Pallavi Paul (New Delhi)
Paul’s work is deeply engaged in the technologies of poetry and time travel. She works primarily with video and the installation form to propose orders of tensility that inhabit non-fiction material. Using the disruption between ‘reality image’ and ‘documentary’ as a starting point, she attempts to create a laboratory of possibilities, which test the contours of fantasy, resistance, politics and history. Her work has been shown at Tate Modern Gallery (London), Edinburgh Art Festival (Edinburgh), Hundred Years of Experimentation (1913- 2013) Retrospective of Indian Cinema and Video, Experimenta Film Festival (Bangalore) and Mumbai Film Festival (Mumbai).
Lives and works in New Delhi.
Long Hair, Short Ideas (2014) : In the trilogy of essay films - Nayi Kheti (2013), Shabdkosh (2013) and more recently with Long Hair, Short Ideas (2014) the artist creates three unfeasible conversations.
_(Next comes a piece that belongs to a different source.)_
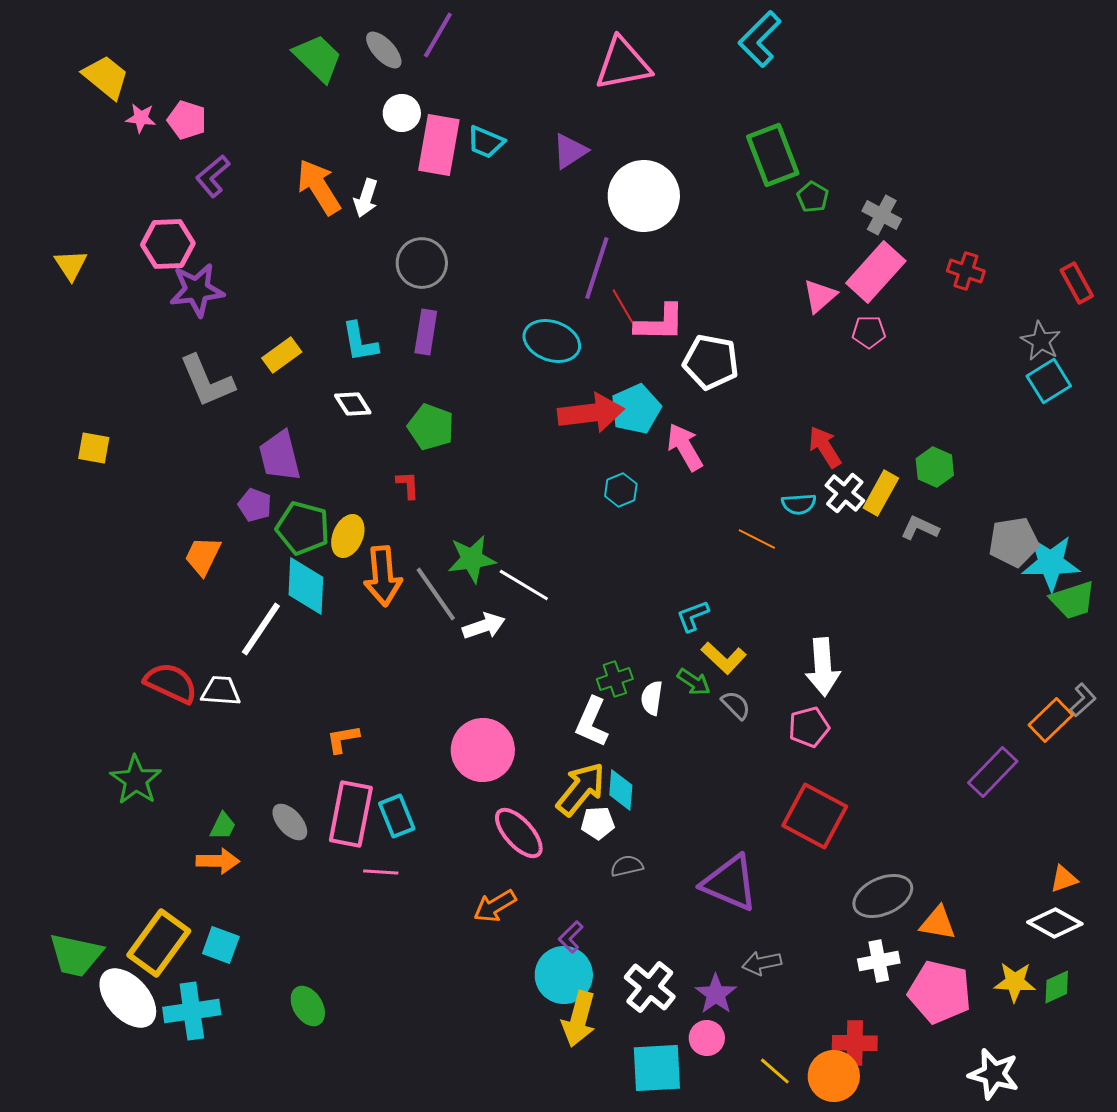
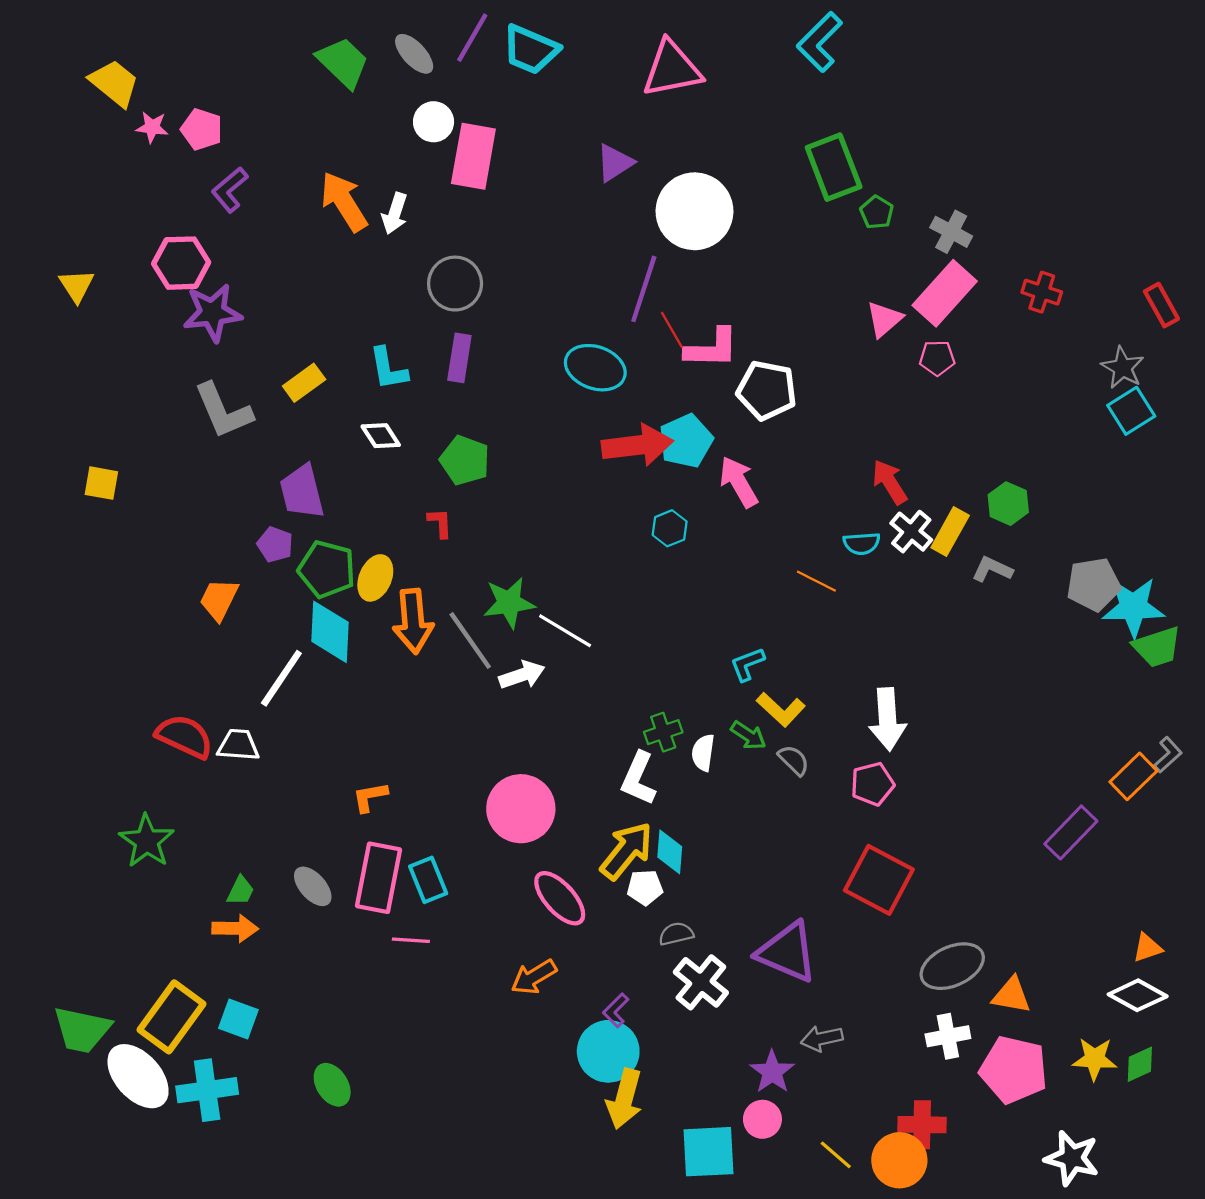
cyan trapezoid: (486, 142) -> (531, 50), moved, size x1.4
white cross: (650, 987) -> (701, 982), moved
The film Long Hair, Short Ideas attempts to create a conversation between the pressures of excavating a political moment and the elasticity of the documentary form. Starting from the desire to look at the women's movement the artist found herself immersed in the viscosity of struggles. The inability to find perspectival stability started to become the very site from which possibilities could sprout. The film is constructed around Vidrohi's (the revolutionary poet) wife. Her relationship to the radical movement is traced via the turbulent political history of India in the 1970s (Emergency and the gagging of free press and civil liberties) and her intimate experiences around domesticity, sexuality and labour. In revisiting her abandonment by her husband and the choices that she had to make as a result, she not only recasts the traditionally absent figure of the 'revolutionary's wife', but also pushes us to rethink the orders of 'silence’, ‘conflict’ and 'absence' within new precincts.